What happened was a number of extraordinary Americans—Harold Brown, Edward Teller, General Bernard Schriever, General Curtis LeMay, Johnny Foster, General Larry Welch, Admiral Richard Mies, General Norton Schwartz, Defense Secretary James Schlesinger—painstakingly helped build and deploy a US nuclear deterrent under the direction of multiple American Presidents.

The resulting strategy of deterrence was not static, as the US moved from massive retaliation and mutually assured destruction to a flexible response, including damage limitation, and then what some described as tailored deterrence while adding to the strategic environment a creative mix of arms control and missile defenses and robust conventional capability so that the conflicts after World War II such as the Korean and Vietnam wars never spread to general war between the superpowers.

With the end of the Soviet empire, it was generally assumed great power conflict was a thing of the past, with the hope that Russia under Yeltsin promised a cooperative, not antagonist, relationship with the United States, what Francis Fukuyama described as the emergence of a final liberal order and the “end of history.” It was even assumed by some administrations that Russia and China would help the United States to ensure no nuclear weapons fell into the hands of terrorists and rogue states, that counter and non-proliferation would hold, and the ongoing arms control process under START would move the world inevitably toward significantly lower stockpiles including eventually reaching the magic summit of the abolition of nuclear weapons altogether.

The Holiday from History

However, after the assumed end of the Cold War, the United States and its allies went on what can only be described as a holiday from history where it was assumed modernizing our nuclear deterrent was no longer necessary. From 1997 when the B-2 acquisition was terminated at 20 aircraft vs. the planned 120 buy, it will be some 32 years later before the US initiates its much-needed “in the field” modernization and some 45 years before the US plans to finish the deployment of a modernized nuclear deterrent including the “Columbia” submarine, (2042) the “Sentinel” intercontinental ballistic missile (2035) and the B-21 “Raider” (2029).

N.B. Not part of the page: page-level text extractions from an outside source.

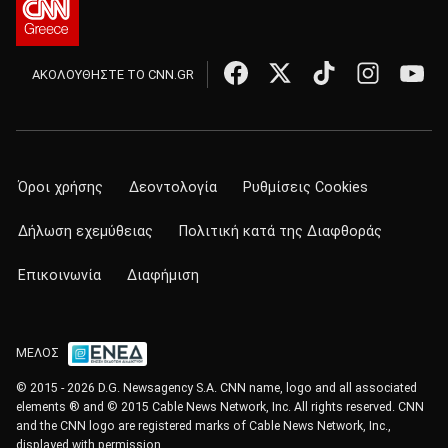
ΑΚΟΛΟΥΘΗΣΤΕ ΤΟ CNN.GR
Όροι χρήσης
Δεοντολογία
Ρυθμίσεις Cookies
Δήλωση εχεμύθειας
Πολιτική κατά της Διαφθοράς
Επικοινωνία
Διαφήμιση
ΜΕΛΟΣ
© 2015 - 2026 D.G. Newsagency S.A. CNN name, logo and all associated
elements ® and © 2015 Cable News Network, Inc. All rights reserved. CNN
and the CNN logo are registered marks of Cable News Network, Inc.,
displayed with permission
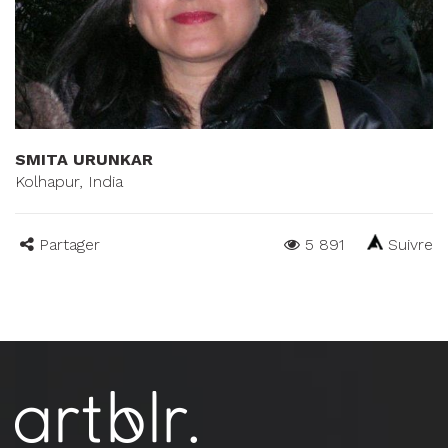
SMITA URUNKAR
Kolhapur, India
Partager
5 891
Suivre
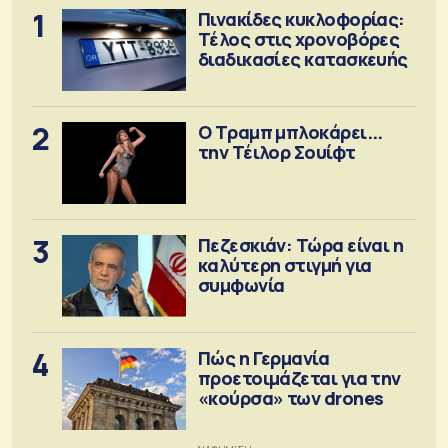
1
Πινακίδες κυκλοφορίας:
Τέλος στις χρονοβόρες
διαδικασίες κατασκευής
2
Ο Τραμπ μπλοκάρει...
την Τέιλορ Σουίφτ
3
Πεζεσκιάν: Τώρα είναι η
καλύτερη στιγμή για
συμφωνία
4
Πώς η Γερμανία
προετοιμάζεται για την
«κούρσα» των drones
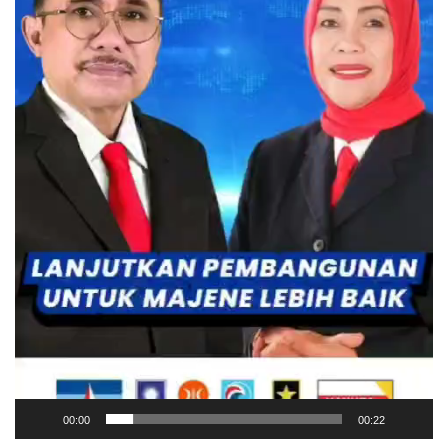
00:00
00:22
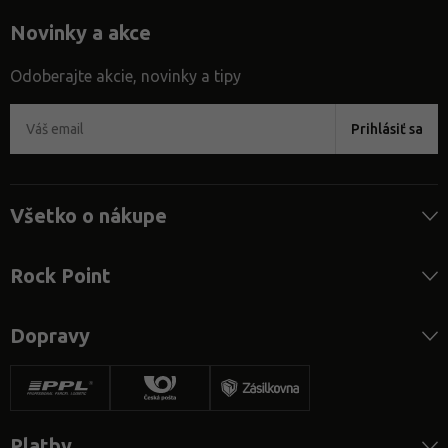
Novinky a akce
Odoberajte akcie, novinky a tipy
Prihlásiť sa
Všetko o nákupe
Rock Point
Dopravy
Platby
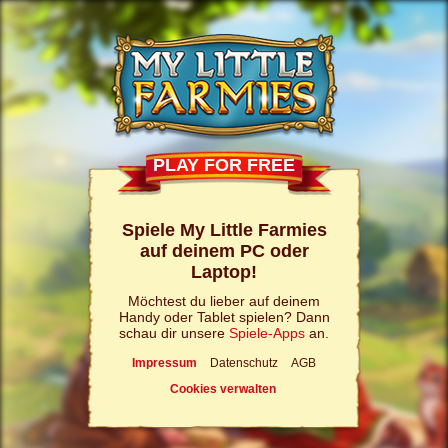
PLAY FOR FREE
Spiele My Little Farmies
auf deinem PC oder
Laptop!
Möchtest du lieber auf deinem
Handy oder Tablet spielen? Dann
schau dir unsere
Spiele-Apps
an.
Impressum
Datenschutz
AGB
Cookies verwalten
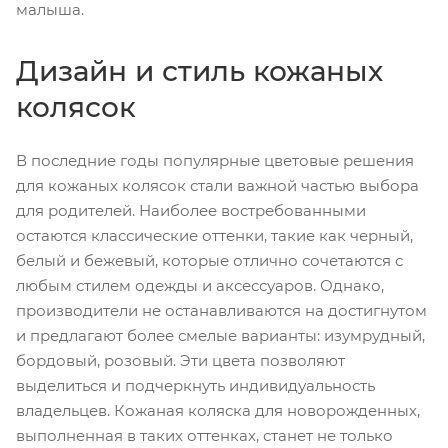
малыша.
Дизайн и стиль кожаных
колясок
В последние годы популярные цветовые решения
для кожаных колясок стали важной частью выбора
для родителей. Наиболее востребованными
остаются классические оттенки, такие как черный,
белый и бежевый, которые отлично сочетаются с
любым стилем одежды и аксессуаров. Однако,
производители не останавливаются на достигнутом
и предлагают более смелые варианты: изумрудный,
бордовый, розовый. Эти цвета позволяют
выделиться и подчеркнуть индивидуальность
владельцев. Кожаная коляска для новорожденных,
выполненная в таких оттенках, станет не только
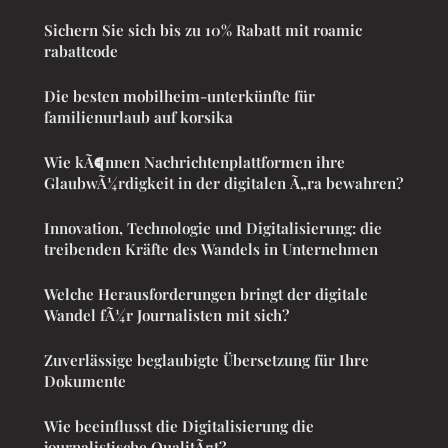
Sichern Sie sich bis zu 10% Rabatt mit roamic
rabattcode
Die besten mobilheim-unterkünfte für
familienurlaub auf korsika
Wie kÃ¶nnen Nachrichtenplattformen ihre
GlaubwÃ¼rdigkeit in der digitalen Ã„ra bewahren?
Innovation, Technologie und Digitalisierung: die
treibenden Kräfte des Wandels in Unternehmen
Welche Herausforderungen bringt der digitale
Wandel fÃ¼r Journalisten mit sich?
Zuverlässige beglaubigte Übersetzung für Ihre
Dokumente
Wie beeinflusst die Digitalisierung die
journalistische QualitÃ¤t?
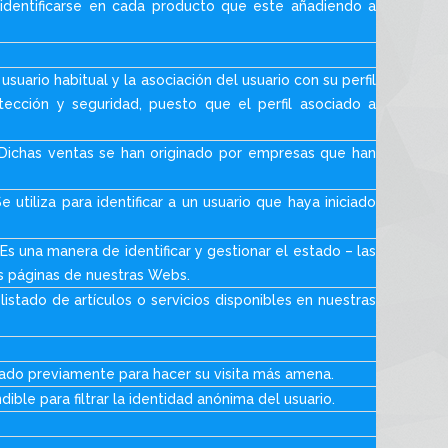
a identificarse en cada producto que este añadiendo a
suario habitual y la asociación del usuario con su perfil
tección y seguridad, puesto que el perfil asociado a
. Dichas ventas se han originado por empresas que han
 utiliza para identificar a un usuario que haya iniciado
Es una manera de identificar y gestionar el estado – las
as páginas de nuestras Webs.
listado de artículos o servicios disponibles en nuestras
stado previamente para hacer su visita más amena.
ible para filtrar la identidad anónima del usuario.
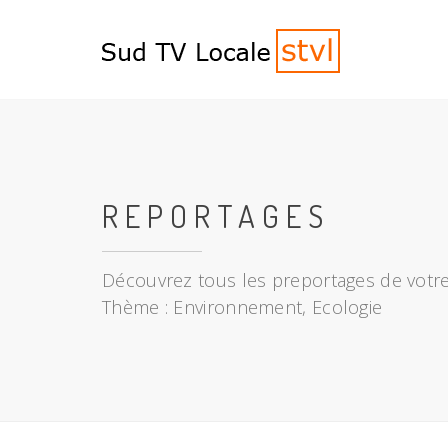
REPORTAGES
Découvrez tous les preportages de votre
Thème : Environnement, Ecologie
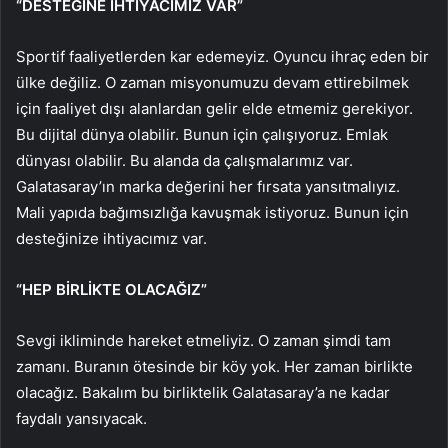
“DESTEĞİNE İHTİYACIMIZ VAR”
Sportif faaliyetlerden kar edemeyiz. Oyuncu ihraç eden bir
ülke değiliz. O zaman misyonumuzu devam ettirebilmek
için faaliyet dışı alanlardan gelir elde etmemiz gerekiyor.
Bu dijital dünya olabilir. Bunun için çalışıyoruz. Emlak
dünyası olabilir. Bu alanda da çalışmalarımız var.
Galatasaray’ın marka değerini her fırsata yansıtmalıyız.
Mali yapıda bağımsızlığa kavuşmak istiyoruz. Bunun için
desteğinize ihtiyacımız var.
“HEP BİRLİKTE OLACAĞIZ”
Sevgi ikliminde hareket etmeliyiz. O zaman şimdi tam
zamanı. Buranın ötesinde bir köy yok. Her zaman birlikte
olacağız. Bakalım bu birliktelik Galatasaray’a ne kadar
faydalı yansıyacak.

This extensive four-decade-long period was a “holiday” the United States took from its historically understood obligation to protect the nation from its foreign enemies, especially those that were nuclear-armed. Only with the end of the anti-terrorist campaigns in Iraq and Afghanistan did US attention come back to nuclear-armed Russia and then China, as both were modernizing and expanding their nuclear forces at a pace not seen even at the height of the Cold War.